Resolving disputes in Sectional Titles

Resolving Disputes in Sectional Titles

A fallout with the body corporate, a neighbour, or trustee over issues pertaining to your sectional title property needn’t be a stressful, highly-charged, drawn-out, or costly affair when most disputes can be settled internally or via the community schemes Ombudsman. Sectional Title schemes fall within the jurisdiction of this Ombud and any person who is either a party to or materially affected by a dispute concerning a community scheme may submit an application for adjudication.  

The entire process is designed to be approachable and as streamlined as possible in order to settle disputes between parties in a user-friendly yet effective format similar to other statutory adjudication bodies like the CCMA and the Rental Housing Tribunal.

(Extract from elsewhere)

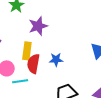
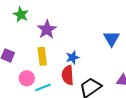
red semicircle: (33, 64) -> (68, 75), moved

The Sectional Titles Schemes Management Act 8 of 2011 provides for set categories that the rules of each scheme are required to regulate; however, it does leave room for specific non-prescribed regulations. The rules that fall outside of these parameters are not as absolute as applicable legislative provisions or other forms of legal policies; however, if one wishes to avoid settling disputes inside of a courtroom, the sensible thing would be to do your research prior to purchasing a unit and make sure that you are aware of the extent of your levy contributions as well as what you may or may not do with your property.

Developments in the form of a new bill have been proposed which aim to amend the Sectional Title Act, and if approved by parliament will:

  • Afford improved protection toward homeowners;
  • Enhance accountability of developers of schemes;
  • Alter the manner and the documents required in consideration for the extension of the scheme;
  • Extend the definition of exclusive-use areas;
  • Allow for holders of rights to a unit to be able to benefit from alienation and lease of common property.

Charles De Meillon, Candidate Attorney at boutique law firm Gillan & Veldhuizen Inc., says that having an understanding of the underlying principles of how Sectional Title schemes work – the rules, regulations, and conflict resolution platforms available – is vital. 


The body corporate, consisting of all the owners, and the developer in specific circumstances, is a juristic entity which is managed by the trustees of the body corporate and acts through resolutions voted on by its members; as a result of this nature, the body corporate has a statutory duty of care and skill when performing its functions.  “The size of your property sets out the proportional allocation of ownership, the voting power of each section’s owner as well as the extent of your liability for the scheme’s upkeep, based on the rules of the body corporate,” De Meillon explains.  

If you (as an owner) find yourself in a situation where you believe that your sectional-title is being mismanaged or that there is a breach of the agreed-upon standards and rules, or if you have an internal dispute with another resident, trustees/members of the body corporate and other administrative issues,  then you can file a complaint with the Community Schemes Ombud Service (CSOS). This statutory dispute-resolution service was established in October 2016, and provides a platform for settling disputes that cannot be resolved internally.

There are specific details that need to be included when lodging a dispute with CSOS, such as:

  • The nature of the relief sought; 
  • Names and addresses of all affected parties;
  • Submissions surrounding fees and costs of the application as well as the overall grounds upon which the relief is based.

An application must further prove that the desired relief can be interpreted to be within the scope of adjudication of CSOSA.  These grounds are extensive and cover areas of relief such as financial or monetary awards, behavioral or specific performance-based claims, alterations to internal rules or governance, and other general issues that may be experienced.

It is imperative to learn about the common rules and acceptable norms within the community that each scheme creates so as to navigate the management guidelines and keep disputes amicable, and only consider litigation only as a last resort.